Purpose
I wrote this article for non-technical consultants at my firm to provide guidance on how to interact with a data scientist on a project and have confidence in their outputs.
The goal is to provide some advice for the kinds of checks you should be running to make sure no mistakes have crept into the analysis. I will be following up this post with an article I wrote which provides more of a general overview of the data science workflow for managers.
Checking data & outputs
While you should be doing spot and sense checks of the numbers you are given, the level of detail that you go into will come down to how much you trust the competency of your data scientist. Remember, ultimately you are the one who is going to have to stand in front of the client and stake your reputation on the numbers you present. A lot of tech/analytics people are often so focussed on finishing the analysis and getting you those numbers as quickly as possible that once they get a number they don’t always spend the extra time to check that that number makes sense. I have written a guide below for how to conduct the checks that could be done.
High Level Checks
Spot checks
- Pick a few cases (e.g. rows from your raw dataset) and make sure they end up matched with the correct data in the outputs
- As the consultant, you often have more domain expertise than your data scientist – try to look for edge cases in the data that can be used to test our assumptions about the analysis
Sense checks
- Do a ‘back of the envelope’ calculation to make sure that the numbers you’re given are within reason. If they are not then either:
- Something is wrong with the analysis
- Something is wrong with the raw data
- You’ve found something novel that may be of value
- If it is difficult to come up with a meaningful calculation, e.g. if and the data is too big to sum yourself in Excel, then you should ask the data scientist to do some simple sums of columns or groups in the data.

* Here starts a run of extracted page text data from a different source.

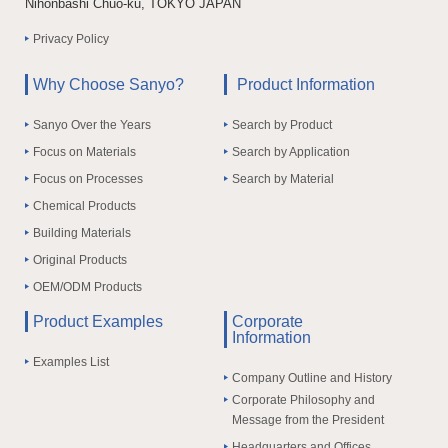
Nihonbashi Chuo-ku, TOKYO JAPAN
Privacy Policy
Why Choose Sanyo?
Product Information
Sanyo Over the Years
Search by Product
Focus on Materials
Search by Application
Focus on Processes
Search by Material
Chemical Products
Building Materials
Original Products
OEM/ODM Products
Product Examples
Corporate
Information
Examples List
Company Outline and History
Corporate Philosophy and
Message from the President
Headquarters and Offices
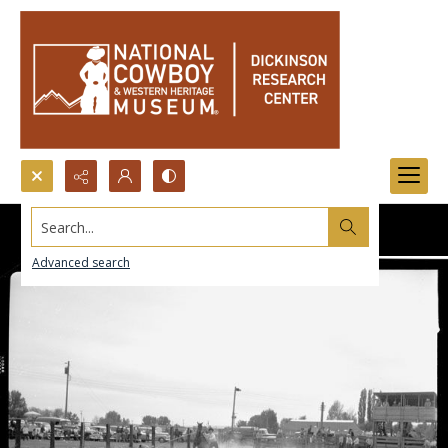
Search...
Advanced search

- Errors need to be traced back to their root cause (e.g. sometimes a major problem in the outputs can be a simple fix like correcting the data type of a column right back at the beginning of the analysis pipeline)
Granular Checks
Checks for individual datasets once they are read into Python/R
- Are all the expected columns/rows there? Keep track of those numbers.
- What data types are the columns (e.g. datetime, integer, decimal, etc.)? This is more important than you would think, and an easy way for subtle errors to creep into the analysis.
- Are there missing values in the places we expected? Are there more missing values than we expected?
- Are some rows or values duplicated in a way we did not expect?
- Are there unexpected unique values that could have crept into some columns?
Checks when combining datasets
- Frequently, combining multiple datasets will be a multistage process
- You want to make sure that the rows from your different raw datasets matches up to the same row in the outputs correctly
- Sometimes you may have a single row from one dataset match with multiple from another – ensure this matching process is correct.
- Do the number of rows and columns in your newly combined outputs make sense given the number of rows and columns in the raw data?
- Check that some rows which are meant to be missing after you merge datasets are actually gone
- Check that all the rows that are meant to remain are still there too
- Is it possible that the ID columns you’re combining data on may have missing values? You need to come up with a way to resolve this.